In [10]:
import numpy as np
import pandas as pd

In [11]:
class KNN:
    def __init__(self, k=3, distance_metric='euclidean', weighted=False):
        self.k = k
        self.distance_metric = distance_metric
        self.weighted = weighted

    def fit(self, X, y):
        self.X_train = X
        self.y_train = y

    def predict(self, X):
        predictions = []
        for x in X:
            distances = self.compute_distance(x, self.X_train)
            indices = np.argsort(distances)[:self.k]
            k_labels = self.y_train[indices]
            if self.weighted:
                k_distances = distances[indices]
                k_distances = np.where(k_distances == 0, 1e-5, k_distances)
                weights = 1 / k_distances
                predicted_prob = np.average(k_labels, weights=weights)
            else:
                predicted_prob = np.mean(k_labels)
            predictions.append(predicted_prob)
        return np.array(predictions)

    def compute_distance(self, x, X_train):
        if self.distance_metric == 'euclidean':
            distances = np.sqrt(np.sum((X_train - x) ** 2, axis=1))
        elif self.distance_metric == 'manhattan':
            distances = np.sum(np.abs(X_train - x), axis=1)
        else:
            raise ValueError('Unsupported distance metric')
        return distances

In [12]:
def preprocess_data(train_path, test_path):
    train_data = pd.read_csv(train_path)
    test_data = pd.read_csv(test_path)

    # Drop unnecessary columns
    train_data = train_data.drop(['CustomerId', 'Surname'], axis=1)
    test_data = test_data.drop(['CustomerId', 'Surname'], axis=1)

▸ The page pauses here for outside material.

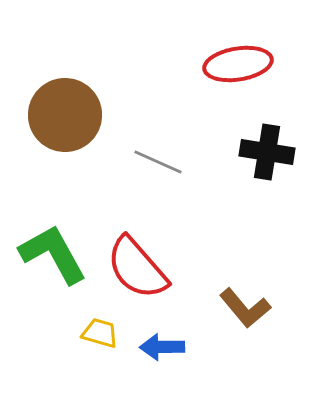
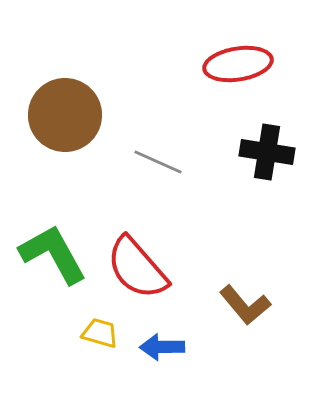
brown L-shape: moved 3 px up
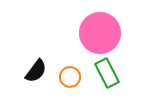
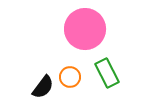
pink circle: moved 15 px left, 4 px up
black semicircle: moved 7 px right, 16 px down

    # Store 'id' column from test_data
    test_ids = test_data['id']

    # Drop 'id' column from train and test data
    train_data = train_data.drop(['id'], axis=1)
    test_data = test_data.drop(['id'], axis=1)

    # Map 'Gender' to numerical values
    gender_mapping = {'Male': 0, 'Female': 1}
    train_data['Gender'] = train_data['Gender'].map(gender_mapping)
    test_data['Gender'] = test_data['Gender'].map(gender_mapping)

    # One-hot encode 'Geography'
    train_data = pd.get_dummies(train_data, columns=['Geography'], drop_first=True)
    test_data = pd.get_dummies(test_data, columns=['Geography'], drop_first=True)

    # Align test data columns with train data
    missing_cols = set(train_data.columns) - set(test_data.columns) - set(['Exited'])
    for c in missing_cols:
        test_data[c] = 0
    test_data = test_data[train_data.drop('Exited', axis=1).columns]

    # Separate features and target
    X_train = train_data.drop('Exited', axis=1)
    y_train = train_data['Exited']

    # Combine features for scaling
    features = pd.concat([X_train, test_data], axis=0)

    # Convert all data to float
    features = features.astype(float)

    # Min-Max Scaling
    feature_min = features.min()
    feature_max = features.max()
    features = (features - feature_min) / (feature_max - feature_min)

    # Split back into train and test data
    X_train = features.iloc[:len(X_train), :]
    X_test = features.iloc[len(X_train):, :]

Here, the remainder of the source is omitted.